Appeals judges order more review of Washington’s rules on Plan B birth control pills

OLYMPIA — A federal judge overreached when he sided with religious-freedom arguments to block Washington state’s rules mandating the sale of “morning-after” birth control, appeals judges said Wednesday.

The unanimous ruling, from a three-judge panel of the 9th U.S. Circuit Court of Appeals, sends the politically thorny case back to U.S. District Court for further review.

The case revolves around the drug Plan B, a contraceptive that can greatly reduce the chances of pregnancy if taken within 72 hours of unprotected sex.

Some pharmacists and drugstore owners, however, say they can’t sell the pills in good conscience because they consider Plan B’s effect on potential pregnancies too similar to abortion.

Plan B contains a high dose of a drug found in many regular birth-control pills, and prevents ovulation or fertilization of an egg.

It also may prevent a fertilized egg from implanting into the uterus, although recent research suggests that is unlikely. Plan B is not the abortion pill RU-486.

Plan B is available without prescription to adults 18 and older, and over-the-counter sales for 17-year-olds are expected to be approved soon. Purchasers must ask for Plan B at the pharmacy counter and show identification with their date of birth, and anyone too young to qualify for over-the-counter sales needs a prescription.

In 2007, regulators on the state Pharmacy Board ruled that pharmacies could not refuse to sell a lawful product because of moral or religious beliefs.

Developing the regulations became a pitched political battle, with Democratic Gov. Chris Gregoire at one point publicly warning she might replace board members who didn’t follow her wishes on the issue.
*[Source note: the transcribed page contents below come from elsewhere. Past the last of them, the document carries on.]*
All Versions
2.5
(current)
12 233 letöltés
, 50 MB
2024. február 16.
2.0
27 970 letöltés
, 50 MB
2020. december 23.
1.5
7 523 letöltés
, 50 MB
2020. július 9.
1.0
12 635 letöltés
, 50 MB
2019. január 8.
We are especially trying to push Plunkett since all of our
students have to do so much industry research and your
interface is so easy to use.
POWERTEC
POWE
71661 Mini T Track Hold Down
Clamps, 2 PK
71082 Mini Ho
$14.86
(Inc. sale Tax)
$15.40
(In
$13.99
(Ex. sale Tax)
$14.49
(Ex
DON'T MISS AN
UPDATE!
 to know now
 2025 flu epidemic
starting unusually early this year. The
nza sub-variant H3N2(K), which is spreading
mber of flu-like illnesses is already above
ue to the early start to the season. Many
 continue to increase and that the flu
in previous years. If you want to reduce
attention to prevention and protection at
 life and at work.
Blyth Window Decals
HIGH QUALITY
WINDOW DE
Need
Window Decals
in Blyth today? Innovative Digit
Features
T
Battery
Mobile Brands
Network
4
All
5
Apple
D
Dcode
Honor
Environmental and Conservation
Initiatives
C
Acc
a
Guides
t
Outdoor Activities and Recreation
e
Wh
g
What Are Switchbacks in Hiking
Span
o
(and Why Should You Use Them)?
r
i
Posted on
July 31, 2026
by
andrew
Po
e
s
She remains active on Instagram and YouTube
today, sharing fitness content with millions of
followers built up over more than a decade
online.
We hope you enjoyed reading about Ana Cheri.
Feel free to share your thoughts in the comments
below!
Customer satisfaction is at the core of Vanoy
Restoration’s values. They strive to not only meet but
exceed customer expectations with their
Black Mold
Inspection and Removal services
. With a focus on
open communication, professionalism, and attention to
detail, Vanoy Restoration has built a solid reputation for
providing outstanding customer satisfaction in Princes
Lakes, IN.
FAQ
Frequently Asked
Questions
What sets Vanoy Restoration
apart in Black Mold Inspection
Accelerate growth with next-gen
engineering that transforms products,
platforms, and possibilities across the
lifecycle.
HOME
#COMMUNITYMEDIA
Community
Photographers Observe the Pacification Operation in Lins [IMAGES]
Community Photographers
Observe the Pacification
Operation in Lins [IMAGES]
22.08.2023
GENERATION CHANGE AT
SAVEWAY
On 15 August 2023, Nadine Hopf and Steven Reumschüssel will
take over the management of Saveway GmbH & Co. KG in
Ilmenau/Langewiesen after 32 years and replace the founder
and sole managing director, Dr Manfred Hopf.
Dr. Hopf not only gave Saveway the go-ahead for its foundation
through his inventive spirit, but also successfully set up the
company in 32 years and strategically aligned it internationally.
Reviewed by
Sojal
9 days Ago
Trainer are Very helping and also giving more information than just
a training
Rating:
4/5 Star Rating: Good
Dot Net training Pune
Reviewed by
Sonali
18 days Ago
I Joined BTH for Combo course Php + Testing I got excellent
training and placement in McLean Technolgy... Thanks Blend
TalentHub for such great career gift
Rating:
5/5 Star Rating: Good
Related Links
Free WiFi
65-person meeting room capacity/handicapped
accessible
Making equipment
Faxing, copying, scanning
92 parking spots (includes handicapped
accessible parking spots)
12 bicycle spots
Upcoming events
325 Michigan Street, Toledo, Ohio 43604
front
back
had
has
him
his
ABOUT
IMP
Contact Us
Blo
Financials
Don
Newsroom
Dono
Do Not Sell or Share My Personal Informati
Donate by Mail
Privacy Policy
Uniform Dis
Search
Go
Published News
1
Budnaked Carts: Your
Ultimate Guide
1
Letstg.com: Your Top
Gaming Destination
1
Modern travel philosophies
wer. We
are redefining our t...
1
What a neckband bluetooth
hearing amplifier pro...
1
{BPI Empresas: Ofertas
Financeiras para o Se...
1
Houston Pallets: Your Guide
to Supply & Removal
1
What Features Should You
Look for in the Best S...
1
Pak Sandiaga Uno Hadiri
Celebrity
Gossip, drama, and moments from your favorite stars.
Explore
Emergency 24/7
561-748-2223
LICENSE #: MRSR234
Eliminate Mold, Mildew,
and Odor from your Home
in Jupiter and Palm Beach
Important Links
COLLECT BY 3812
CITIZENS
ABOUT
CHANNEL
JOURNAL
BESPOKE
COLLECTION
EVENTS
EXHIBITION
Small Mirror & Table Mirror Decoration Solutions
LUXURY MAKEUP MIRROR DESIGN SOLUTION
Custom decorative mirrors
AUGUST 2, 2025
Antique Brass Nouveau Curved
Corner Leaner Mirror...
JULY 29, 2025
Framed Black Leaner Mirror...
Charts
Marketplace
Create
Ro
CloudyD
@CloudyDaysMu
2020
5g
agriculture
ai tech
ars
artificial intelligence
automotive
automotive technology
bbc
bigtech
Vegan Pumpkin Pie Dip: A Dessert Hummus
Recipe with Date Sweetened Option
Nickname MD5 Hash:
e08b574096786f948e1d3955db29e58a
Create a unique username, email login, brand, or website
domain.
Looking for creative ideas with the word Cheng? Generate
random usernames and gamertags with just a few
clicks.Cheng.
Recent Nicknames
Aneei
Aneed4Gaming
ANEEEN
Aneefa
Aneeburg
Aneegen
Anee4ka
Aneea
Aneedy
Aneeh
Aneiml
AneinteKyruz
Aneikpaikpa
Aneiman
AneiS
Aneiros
Her administration worked out the compromise rule that eventually was adopted.

Individual pharmacists were given a limited way around selling Plan B: passing the sale to another employee in the same store, provided the patient’s order was filled without delay. But that left few options for a lone pharmacist, or for a pharmacy owner who has moral objections to a particular drug.

Two druggists and an Olympia pharmacy owner sued the state shortly before the new rules took effect, arguing their constitutional rights were being violated.

U.S. District Judge Ronald Leighton of Tacoma suspended the rules statewide while the lawsuit was being considered, citing the potential for “irreparable injury” to constitutional protections of religious freedom.

But on Wednesday, a 9th Circuit panel led by Judge Kim Wardlaw ruled that Leighton’s injunction was based on the wrong legal tests and was far too broad.

The district court may issue a new injunction when it reconsiders the religious-freedom arguments, but it should apply only to the case’s plaintiffs and their employers, not the entire state, appeals judges said.

“There is no evidence that every pharmacist in the state of Washington considers dispensing Plan B to be a breach of their religious or moral values, and it is unlikely that this is the case,” Wardlaw wrote.

The 9th Circuit did not rule on the plaintiffs’ claims under other laws, including the Constitution’s equal protection clause, because the injunction was tied solely to the religious-freedom claims.

Chad Allred, an attorney for the plaintiffs, said such a ruling was expected. Allred noted that an order from the district court earlier this year spelled out what would happen next in the event the 9th Circuit overturned the previous injunction.

“All of the plaintiffs’ claims are still alive,” Allred said.

Gregoire spokesman Pearse Edwards said the governor hadn’t read the ruling yet, but “appreciates that the ruling reinforces the value of the doctor-patient relationship and access for all to care that they need.”